*ASSIGNMENT*
Within the entries below, find the portion that opens with the line containing "Διακοπές στο Ηράκλειο: Εξερευνώντας" and closes with the line containing "Κρεμμύδια για στιφάδο.". Retype that portion exactly and only.

Stored data entries
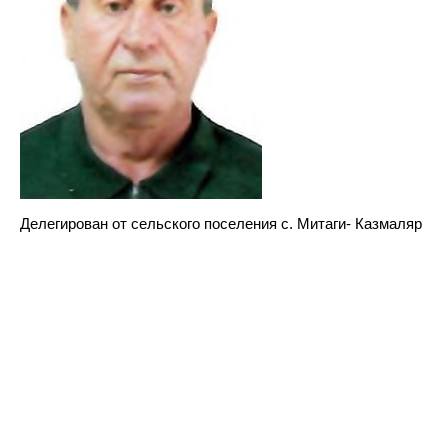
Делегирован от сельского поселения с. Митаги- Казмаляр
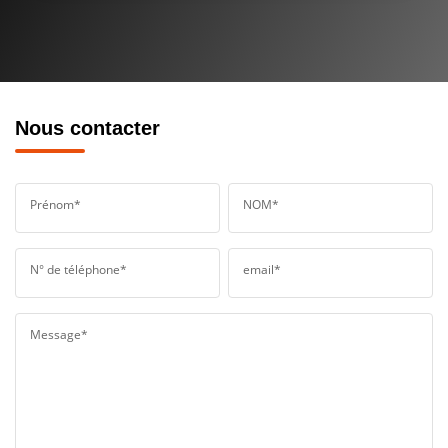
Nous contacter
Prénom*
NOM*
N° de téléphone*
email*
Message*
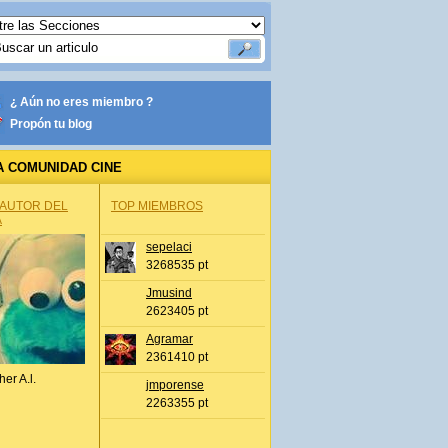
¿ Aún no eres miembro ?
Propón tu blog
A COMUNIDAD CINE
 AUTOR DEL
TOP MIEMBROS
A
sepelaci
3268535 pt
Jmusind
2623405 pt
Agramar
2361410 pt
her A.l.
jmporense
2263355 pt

* * *

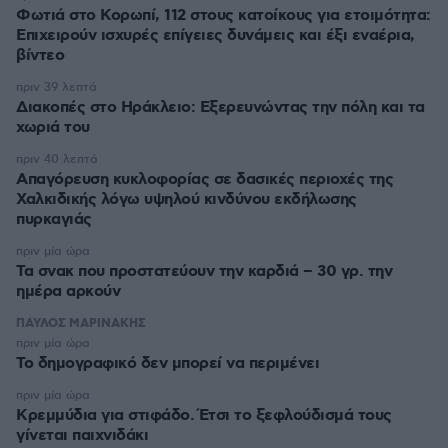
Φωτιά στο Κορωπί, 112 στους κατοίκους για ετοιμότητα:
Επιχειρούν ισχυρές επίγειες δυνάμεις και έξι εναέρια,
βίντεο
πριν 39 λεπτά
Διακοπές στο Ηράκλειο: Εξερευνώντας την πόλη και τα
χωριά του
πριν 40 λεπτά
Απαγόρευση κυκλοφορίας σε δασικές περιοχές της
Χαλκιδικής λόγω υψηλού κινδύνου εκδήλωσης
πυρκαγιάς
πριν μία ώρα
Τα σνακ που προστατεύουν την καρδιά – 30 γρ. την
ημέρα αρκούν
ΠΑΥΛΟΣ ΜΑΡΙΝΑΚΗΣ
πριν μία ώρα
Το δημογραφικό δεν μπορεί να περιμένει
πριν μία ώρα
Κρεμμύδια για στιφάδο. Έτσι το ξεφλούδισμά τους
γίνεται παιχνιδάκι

*OUTPUT*
Διακοπές στο Ηράκλειο: Εξερευνώντας την πόλη και τα
χωριά του
πριν 40 λεπτά
Απαγόρευση κυκλοφορίας σε δασικές περιοχές της
Χαλκιδικής λόγω υψηλού κινδύνου εκδήλωσης
πυρκαγιάς
πριν μία ώρα
Τα σνακ που προστατεύουν την καρδιά – 30 γρ. την
ημέρα αρκούν
ΠΑΥΛΟΣ ΜΑΡΙΝΑΚΗΣ
πριν μία ώρα
Το δημογραφικό δεν μπορεί να περιμένει
πριν μία ώρα
Κρεμμύδια για στιφάδο. Έτσι το ξεφλούδισμά τους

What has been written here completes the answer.